Health
CCR History
In 1998, the Center sought to enhance its ability to engage and utilize its recovering constituents and build upon the work that Project Connect and the Center had already done in assisting and supporting recovery in the LGBT communities through developing a structure through which people in recovery could come together to define issues, to develop strategies for education and support and to create and implement an unified message to carry to policymakers and treatment providers to insure that lesbians, gay men, transgender and bisexual persons, and all those in need of recovery, had equal, fair and affirmative access to quality services. SpeakOUT:LGBT Voices for Recovery organized constituents to educate City and State government agencies and policy makers on the need to comprehensively serve LGBT communities through prevention, treatment and training initiatives; forged collaborative relationships and alliances with other local and statewide efforts to deal more effectively with multiple issues of stigma, identity and the intersection of stigma eradication with recovery education and advocacy.
After SAMHSA refocused the RCSP initiative in 2001, from education and advocacy to more direct provision of peer-delivered support services, SpeakOUT refocused on creating and implementing new support activities including a range of topic-oriented peer-led recovery support groups for LGBT people in longer-term recovery; a mentoring project for the newly recovering; and development of monthly recovery cultural events and social activities such as: Artists in Recovery Exhibitions; Women of Color Games Night; Recovery Pow-Wows; a monthly cable TV show dedicated to LGBT Recovery and produced by SpeakOUT volunteers. At the end of the final grant cycle for SpeakOUT, the Center had woven the recovery-oriented cultural and social activities into its regular offerings and Center CARE resources were directed to development of a NYS-licensed, LGBT-identified, professional prevention and treatment program, a facility critically needed in the New York Metropolitan area and something the Center was on track to provide.
As a result of this intense focus on substance abuse prevention and treatment over the course of the past 15 years, a series of “best practices” have been developed at the Center for delivering health care and prevention services within the LGBT communities. These include models that address the following concepts or approaches: developmental stages of transgender participants, trauma recovery from experiences of harassment and discrimination, healing of losses experienced as a result of LGBT identity, community building , and the transtheoretical stages of behavioral change.

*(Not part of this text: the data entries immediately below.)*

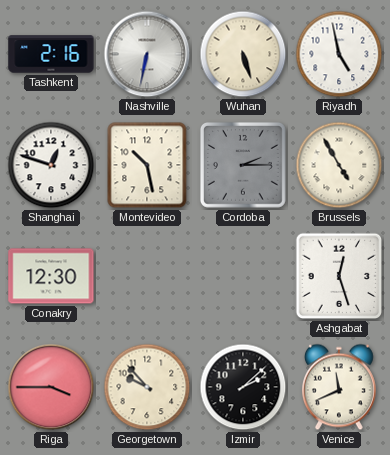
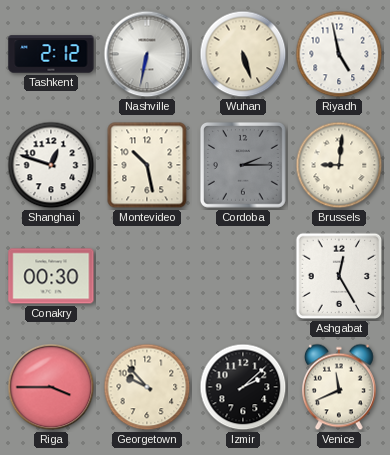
Tashkent: 2:16 -> 2:12
Brussels: 4:55 -> 9:01
Conakry: 12:30 -> 00:30
Ashgabat: 12:27 -> 12:25
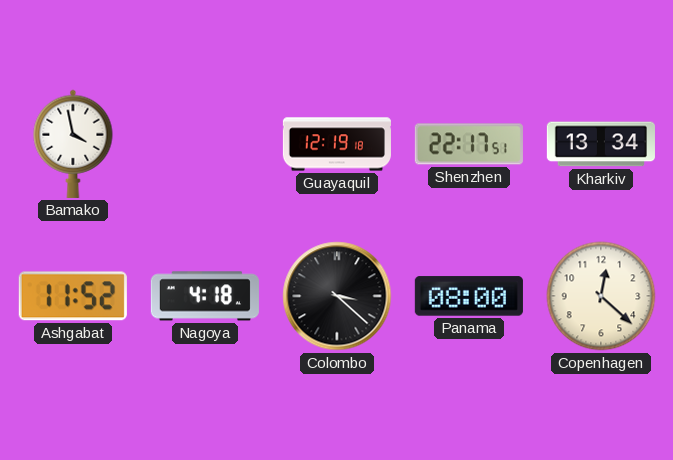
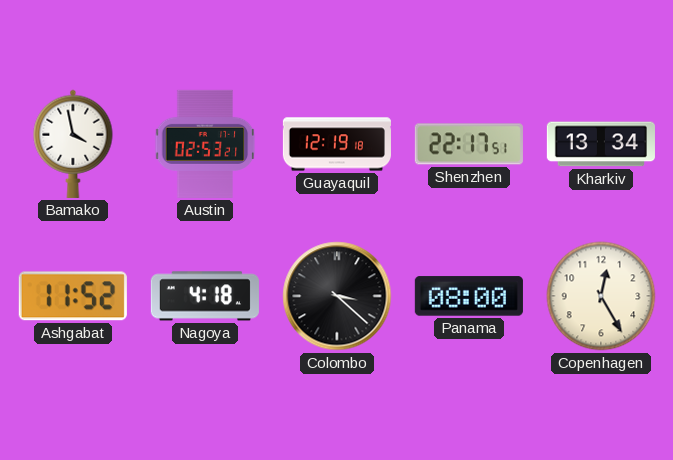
Austin: none -> 02:53
Copenhagen: 12:22 -> 12:25
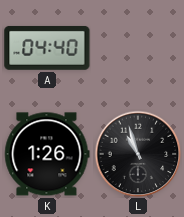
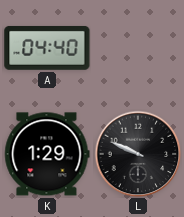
K: 1:26 -> 1:29
L: 10:57 -> 9:49
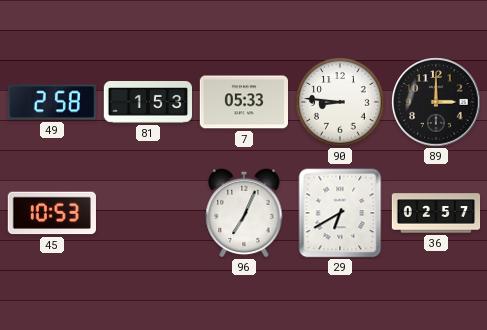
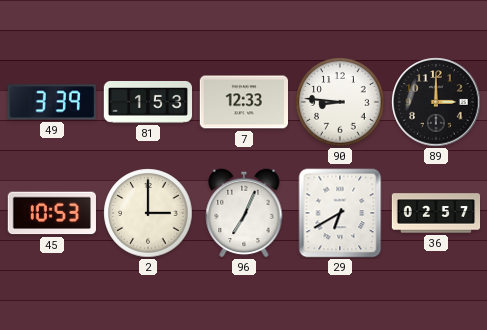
49: 2:58 -> 3:39
7: 05:33 -> 12:33
2: none -> 3:00
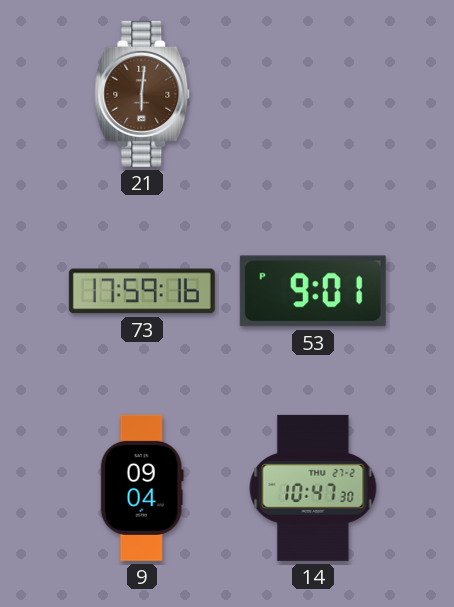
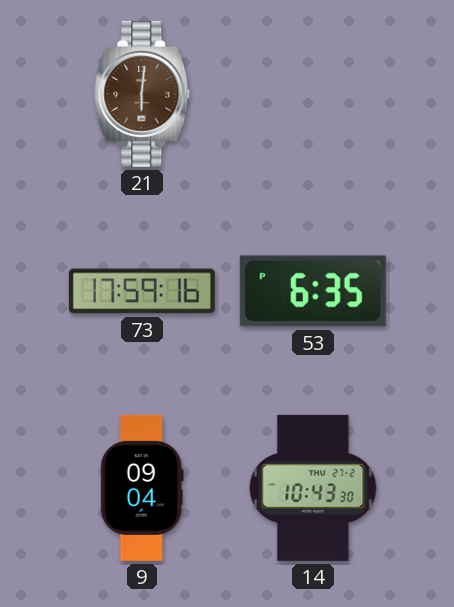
53: 9:01 -> 6:35
14: 10:47 -> 10:43
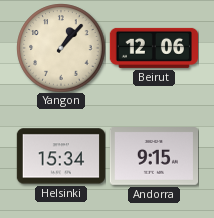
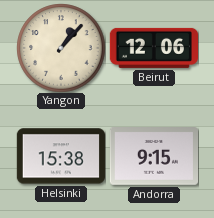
Helsinki: 15:34 -> 15:38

The Center’s track record with Project Connect, the development of its Gender Identity Project, modeled on Project Connect, as the first transgender peer support services program in the country, and the SpeakOUT Project have provided the Center with a solid foundation and on which to expand and enhance services to meet to address the emerging recovery needs of the LGBT communities in the greater metropolitan area, the growth of the LGBT communities in NYC in general and the transgender-identified recovery community in particular. The Center’s partner relationship with several new, LGBT-oriented grassroots recovery efforts, such as Chelsea Clubhouse and the Transgender Health Project, will enable development of peer-led and peer–directed services to these populations in need.